I^\mathrm{TOA}_\lambda = \exp(\sum_{l=1}^{N_\mathrm{lay}} -\frac{\tau_{\lambda,l}}{\cos\theta_0}) \cdot \frac{\rho\cdot\cos\theta_0}{\pi} \cdot \exp(\sum_{l=1}^{N_\mathrm{lay}} -\frac{\tau_l}{\cos 0})

with \tau_l being the optical depth for layer l, \theta_0 being the solar zenith angle (we assume 0 for the viewing zenith) and \rho being the Lambertian surface albedo. The wavelength index \lambda signifies a spectral dependence.

Inside the EarthAtmosphereOpticalProperties object, the per-gas layer-resolved optical depths are found in the dictionary .gas_tau[GAS_OBJECT]. however, it is more convenient to get the total layer-resolved optical depths, which can be accessed by .total_tau, which containts the extinction profiles of all constituents in the model atmosphere. The code snipped below shows how the Beer-Lambert absorption-only model would be implemented, and is not very different from what the interal radiative solver does.

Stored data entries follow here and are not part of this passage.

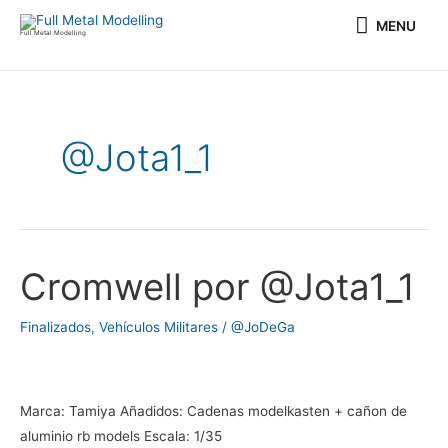
Ir
MENU
MENU
al
Full Metal Modelling
contenido
Paginación
de
entradas
@Jota1_1
Cromwell por @Jota1_1
Cromwell
por
@Jota1_1
Finalizados
,
Vehículos Militares
/
@JoDeGa
Marca: Tamiya Añadidos: Cadenas modelkasten + cañon de
aluminio rb models Escala: 1/35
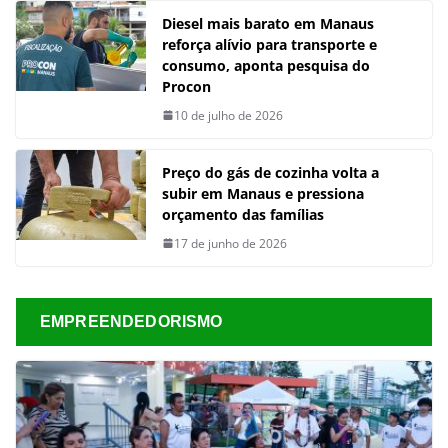
Diesel mais barato em Manaus
reforça alívio para transporte e
consumo, aponta pesquisa do
Procon
10 de julho de 2026
Preço do gás de cozinha volta a
subir em Manaus e pressiona
orçamento das famílias
17 de junho de 2026
EMPREENDEDORISMO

# Placeholder for the result
I_toa = zeros(swin.N_hires)

# Spectral loop
for λ in 1:swin.N_hires
    ρ = evaluate_surface_at_idx(new_surface, λ)
    I_toa[λ] = exp(-sum(opt.total_tau[λ,:]) / cosd(scene.solar_zenith)) *
        ρ * cosd(scene.solar_zenith) / pi * exp(-sum(opt.total_tau[λ,:]) / cosd(0.0))
end

plot(
    swin.wavelength_grid,
    I_toa,
    label=nothing,
)
ylabel!("Sun-normalized TOA")
xlabel!("Wavelength [$(swin.wavelength_unit)]")

The figure above shows the high-resolution TOA radiance as produced by the native resolution of the underlying spectroscopy, which our SpectralWindow derived from.